**TASK BRIEF**
Report, word for word, every line of the material that contains "смартфон".

**DATA FOR THIS TASK**

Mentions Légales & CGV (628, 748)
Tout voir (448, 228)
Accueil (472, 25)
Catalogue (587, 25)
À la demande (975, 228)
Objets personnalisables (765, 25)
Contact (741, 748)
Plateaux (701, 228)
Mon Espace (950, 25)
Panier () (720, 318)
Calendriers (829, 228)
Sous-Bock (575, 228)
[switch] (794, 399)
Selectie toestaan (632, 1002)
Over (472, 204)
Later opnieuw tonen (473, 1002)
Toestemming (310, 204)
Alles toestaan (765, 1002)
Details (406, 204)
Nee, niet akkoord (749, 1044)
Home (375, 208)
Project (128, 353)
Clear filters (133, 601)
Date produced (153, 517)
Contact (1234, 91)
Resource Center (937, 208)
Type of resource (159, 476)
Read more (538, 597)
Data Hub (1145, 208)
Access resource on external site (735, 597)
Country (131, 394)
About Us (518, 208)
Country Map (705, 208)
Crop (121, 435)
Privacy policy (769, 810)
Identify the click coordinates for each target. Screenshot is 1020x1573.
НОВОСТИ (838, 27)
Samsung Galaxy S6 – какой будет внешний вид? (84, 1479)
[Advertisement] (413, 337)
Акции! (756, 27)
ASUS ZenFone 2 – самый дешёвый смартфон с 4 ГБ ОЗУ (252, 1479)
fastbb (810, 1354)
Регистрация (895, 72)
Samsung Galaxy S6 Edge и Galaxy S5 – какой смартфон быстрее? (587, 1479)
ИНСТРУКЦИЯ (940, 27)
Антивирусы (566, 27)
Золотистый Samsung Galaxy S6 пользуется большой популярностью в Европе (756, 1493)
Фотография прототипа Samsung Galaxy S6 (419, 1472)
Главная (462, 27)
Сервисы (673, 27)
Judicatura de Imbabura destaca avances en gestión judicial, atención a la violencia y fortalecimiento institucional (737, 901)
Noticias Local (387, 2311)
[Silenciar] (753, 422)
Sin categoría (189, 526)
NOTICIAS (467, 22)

**EXERCISE ANSWER**
ASUS ZenFone 2 – самый дешёвый смартфон с 4 ГБ ОЗУ (252, 1479)
Samsung Galaxy S6 Edge и Galaxy S5 – какой смартфон быстрее? (587, 1479)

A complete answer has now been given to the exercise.